Four patients with established PRLs were tested. Following pupil dilation, standard fundus examination and fundus autofluorescence (AF) were performed. Fixation locus was then assessed monocularly with standard fundus photography. The subject was instructed to fixate the end of a target. A series of three photographs were taken. Fixation was then recorded with the MP 1 (Nidek Inc.) that has a background luminance of 1.27cd/m2. The subject was instructed to fixate the center of a red cross (3° in diameter) and fixation was tracked for 30 seconds. This task was followed by threshold perimetry with the MP 1 Thresholds to "white" stimuli, (Goldmann III, 200 ms) were presented in an array subtending a radius of 6 deg. The subject was instructed to maintain steady fixation of a cross. Again fixation was tracked throughout perimetry.

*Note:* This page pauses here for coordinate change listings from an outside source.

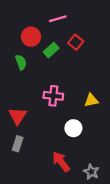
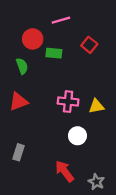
red square: (76, 42) -> (89, 45), moved
green rectangle: (51, 50) -> (54, 53), turned 48
pink cross: (53, 96) -> (68, 102), moved
red triangle: (18, 116) -> (18, 102), moved, turned 36

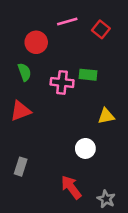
red square: (89, 45) -> (101, 29), moved
green rectangle: (54, 53) -> (88, 75), moved
pink cross: (68, 102) -> (62, 82), moved

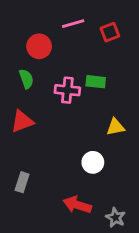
red square: (101, 29) -> (110, 32), turned 30
red arrow: (71, 187) -> (77, 205), turned -35

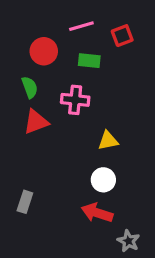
green rectangle: (96, 82) -> (89, 61), moved
red triangle: (22, 121) -> (36, 122), moved
yellow triangle: (115, 127) -> (108, 141), moved
red arrow: (77, 205) -> (97, 213), moved

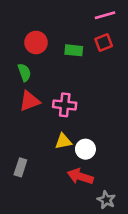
pink line: (81, 26) -> (105, 15), moved
red square: (122, 36) -> (104, 43), moved
pink cross: (75, 100) -> (65, 105), moved
yellow triangle: (108, 141) -> (63, 141), moved

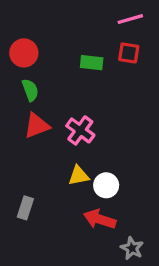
red circle: (36, 43) -> (24, 53), moved
red square: (104, 43) -> (129, 53), turned 30
pink cross: (65, 105) -> (80, 130), turned 30

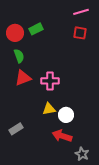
green rectangle: (92, 63) -> (36, 29), moved, turned -32
pink cross: (80, 130) -> (50, 81), turned -36
gray rectangle: (25, 208) -> (16, 129), turned 40

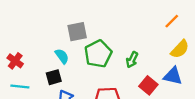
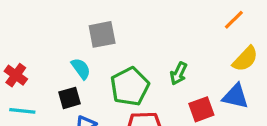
green pentagon: (98, 54) -> (130, 87), moved
red square: (148, 85) -> (201, 109), turned 30

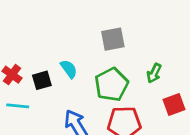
gray square: (102, 34) -> (113, 39), moved
black square: (70, 98) -> (42, 80), moved

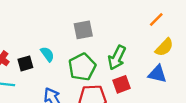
green arrow: (154, 73) -> (117, 58), size x1.5
red square: (174, 104) -> (121, 84), moved

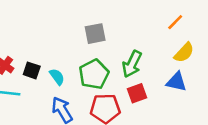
cyan semicircle: (47, 54) -> (57, 77), moved
black square: (25, 63) -> (32, 70), turned 35

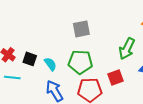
green arrow: (132, 64) -> (127, 49), moved
green pentagon: (94, 74) -> (80, 62), turned 30

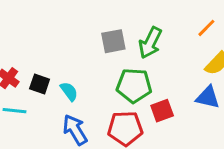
green arrow: (127, 49) -> (150, 43), moved
green pentagon: (80, 62) -> (134, 86), moved

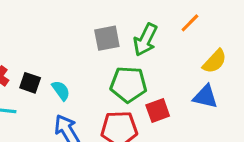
orange line: (206, 28) -> (190, 23), moved

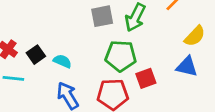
black square: (30, 83) -> (36, 55), turned 36
cyan semicircle: (61, 91) -> (62, 61), turned -30

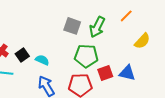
gray square: (102, 16) -> (72, 26), turned 30
blue triangle: (187, 66) -> (127, 73), moved

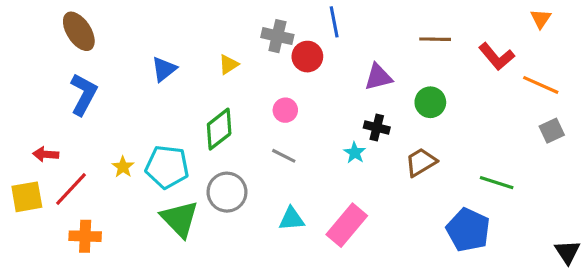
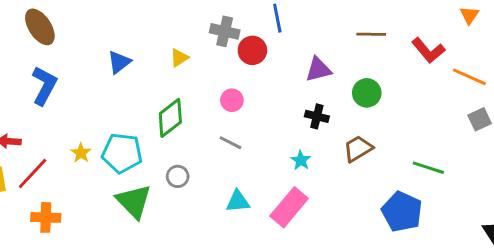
cyan star: (355, 153) -> (301, 160), moved
gray circle: (227, 192) -> (178, 176), size x0.6

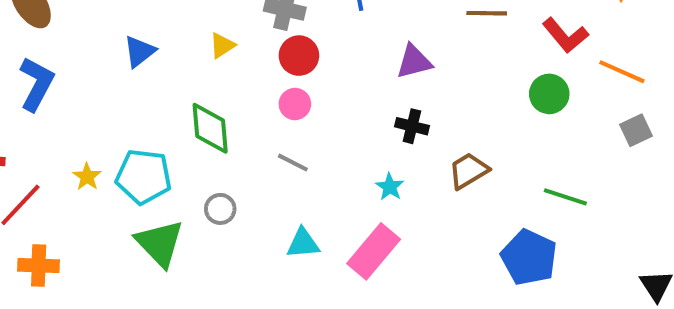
red circle: (252, 50) -> (299, 56), moved
green circle: (367, 93) -> (549, 94), moved
green diamond: (170, 118) -> (210, 128), turned -57

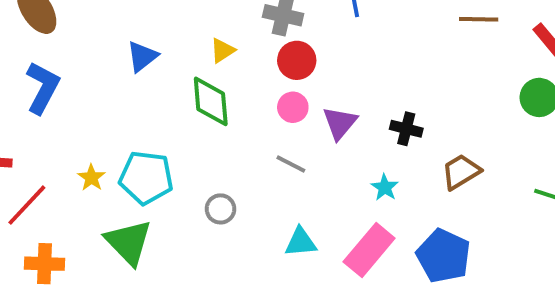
purple triangle: (414, 62) -> (340, 123), moved, turned -36
green diamond: (210, 128) -> (211, 101), moved
green triangle: (160, 243) -> (129, 242), moved
blue pentagon: (529, 257) -> (443, 256), moved

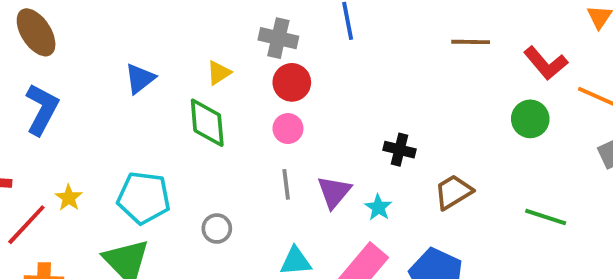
purple triangle: (340, 123) -> (334, 192), moved
gray line: (291, 164) -> (286, 184), turned 56
yellow star: (91, 178) -> (69, 198), moved

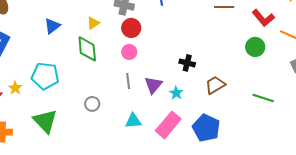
cyan pentagon: (144, 198) -> (45, 76), moved

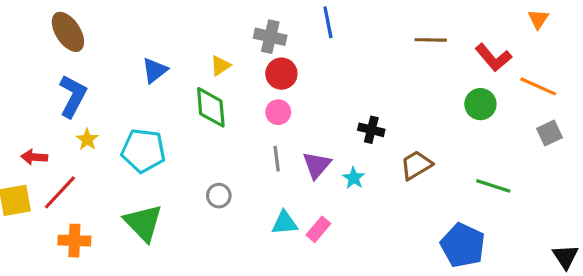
yellow star: (15, 88) -> (87, 139), moved
pink rectangle: (168, 125) -> (318, 229), moved, size x0.6
blue pentagon: (206, 128) -> (463, 245), moved

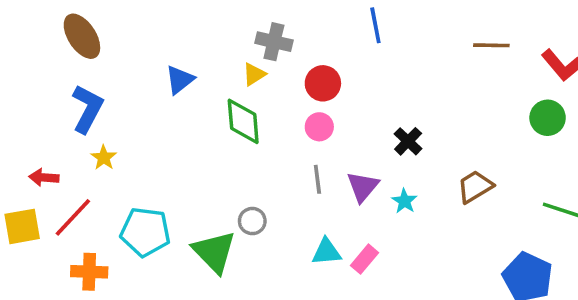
gray cross: (270, 37) -> (274, 42), moved
black cross: (371, 130) -> (408, 141), moved, turned 30
cyan pentagon: (143, 151) -> (145, 232), moved
green triangle: (143, 223) -> (214, 252), moved

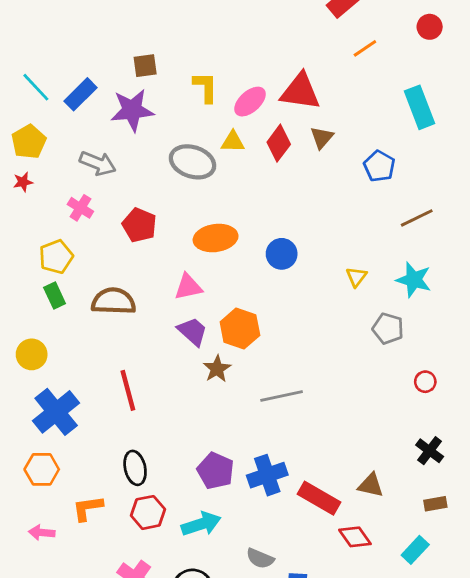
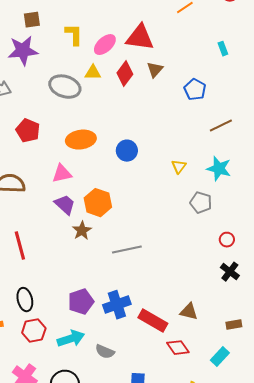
cyan rectangle: (420, 107) -> (223, 49), size x0.5
black cross: (430, 451) -> (230, 272), moved
purple pentagon: (216, 471) -> (81, 302), turned 30
gray semicircle: (260, 558) -> (105, 352), moved

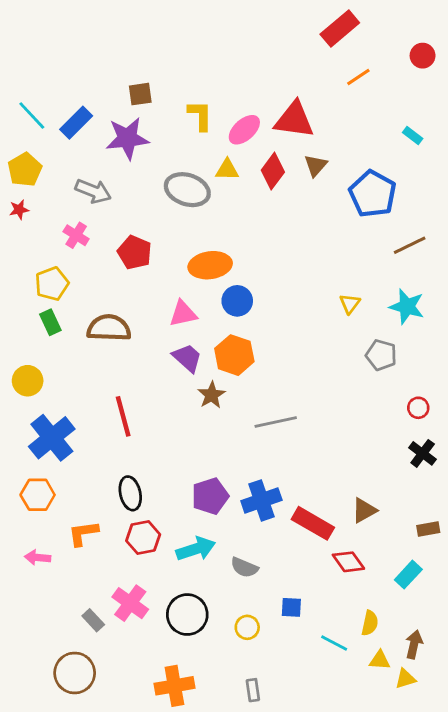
cyan rectangle: (223, 49) -> (413, 135), turned -32
blue pentagon: (195, 90) -> (373, 194), size x1.5
blue circle: (127, 151) -> (237, 301), moved
brown triangle: (189, 312) -> (364, 510), turned -42

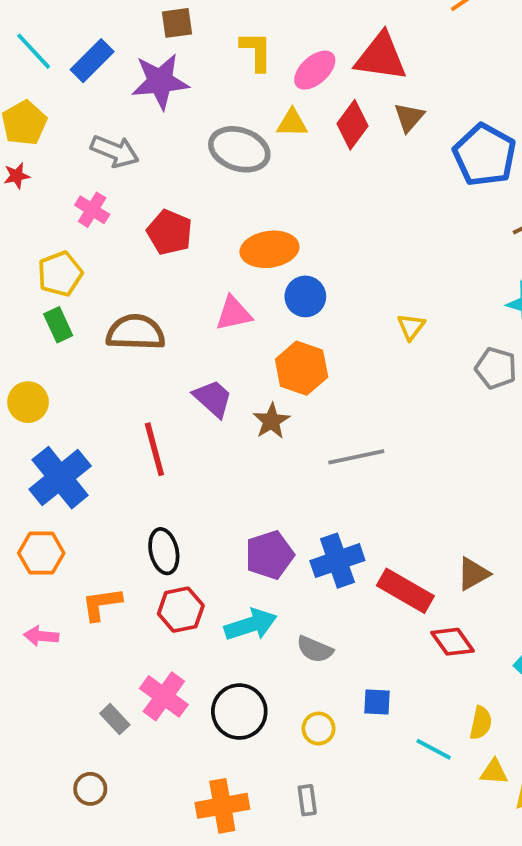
yellow triangle: (350, 304) -> (411, 327), moved
purple trapezoid: (187, 358) -> (213, 398), moved
brown circle: (75, 673) -> (90, 789), size x0.6
gray rectangle: (253, 690) -> (307, 800), moved

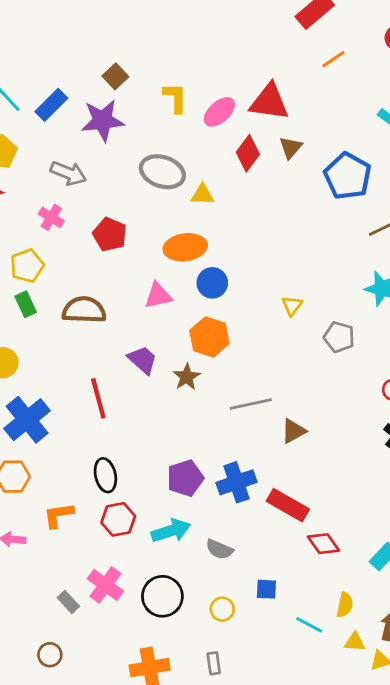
brown square: (177, 23) -> (115, 76), turned -35
yellow triangle: (292, 123) -> (202, 195), moved
gray pentagon: (496, 368) -> (339, 337), moved
brown triangle: (473, 574) -> (293, 431), moved

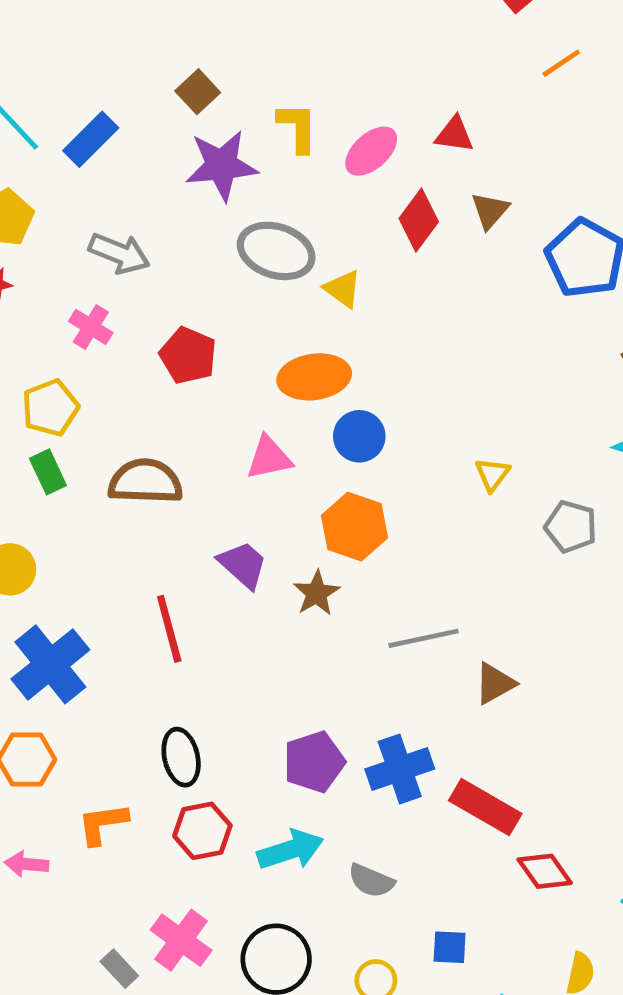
red triangle: (269, 102) -> (454, 134), size x0.6
purple star: (103, 120) -> (221, 165), moved
yellow triangle: (202, 195) -> (343, 289), turned 35

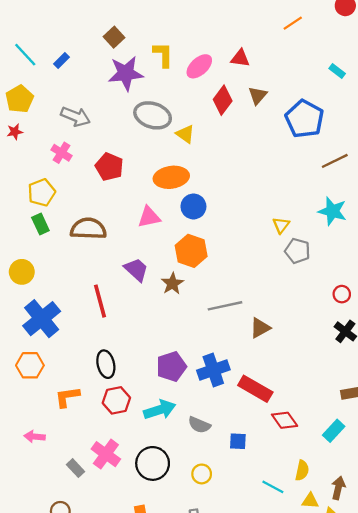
blue rectangle: (91, 139) -> (61, 60), size x0.6
yellow triangle: (492, 474) -> (281, 225), moved
pink arrow: (27, 864) -> (35, 437), moved
blue square: (450, 947) -> (238, 441), moved

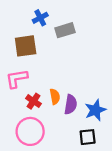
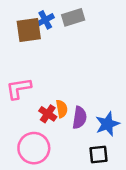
gray rectangle: (65, 30) -> (73, 17), moved
brown square: (26, 46) -> (29, 30), moved
red cross: (33, 101) -> (48, 114), moved

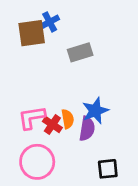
gray rectangle: (73, 17) -> (80, 52), moved
pink L-shape: (19, 88) -> (32, 118), moved
blue star: (107, 124) -> (95, 111), moved

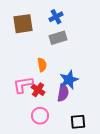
blue cross: (50, 22) -> (56, 17), moved
orange semicircle: (68, 119) -> (42, 65), moved
pink circle: (37, 162) -> (40, 116), moved, size x0.7

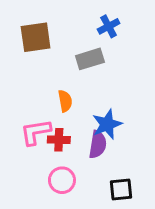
blue cross: (56, 17) -> (109, 26), moved
red cross: (38, 90) -> (59, 140), turned -32

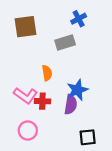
pink L-shape: (36, 132) -> (26, 96), turned -135
pink circle: (62, 180) -> (28, 131), moved

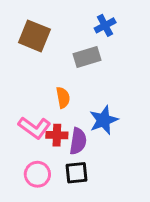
brown square: (26, 27) -> (34, 36), turned 30
purple semicircle: (71, 105) -> (78, 141), moved
black square: (88, 137) -> (77, 173), moved

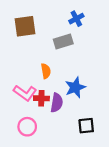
brown square: (34, 36) -> (25, 26), turned -30
black square: (77, 173) -> (86, 126), moved

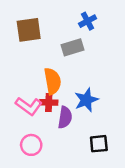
orange semicircle: (46, 71) -> (52, 81), size x1.5
red cross: (41, 98) -> (49, 102), moved

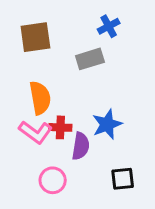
orange semicircle: (52, 81) -> (40, 98), moved
pink circle: (31, 145) -> (53, 180), moved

There was agreement between fixation location assessed with fundus photography and the MP 1 fixation task. The MP 1 provided information regarding stability of fixation. Compared to patients with foveal fixation, the four patients with PRL showed more variability for the fixation task. Stability was >97% within a 1°radius for patients with foveal fixation compared to 90 –79% for patients with a PRL. This variability increased for both groups during the perimetry task. For patients with foveal fixation, stability decreased by 4–5% and for the patients with PRL it decreased by 56–81%. The results of AF showed that the patients with PRLs used retinal areas with a normal fluorescent pattern.
The results of these tests using different tasks to identify and monitor fixation suggest that the clinician and rehabilitation specialist should be aware of the effect of different functional tasks on fixation stability.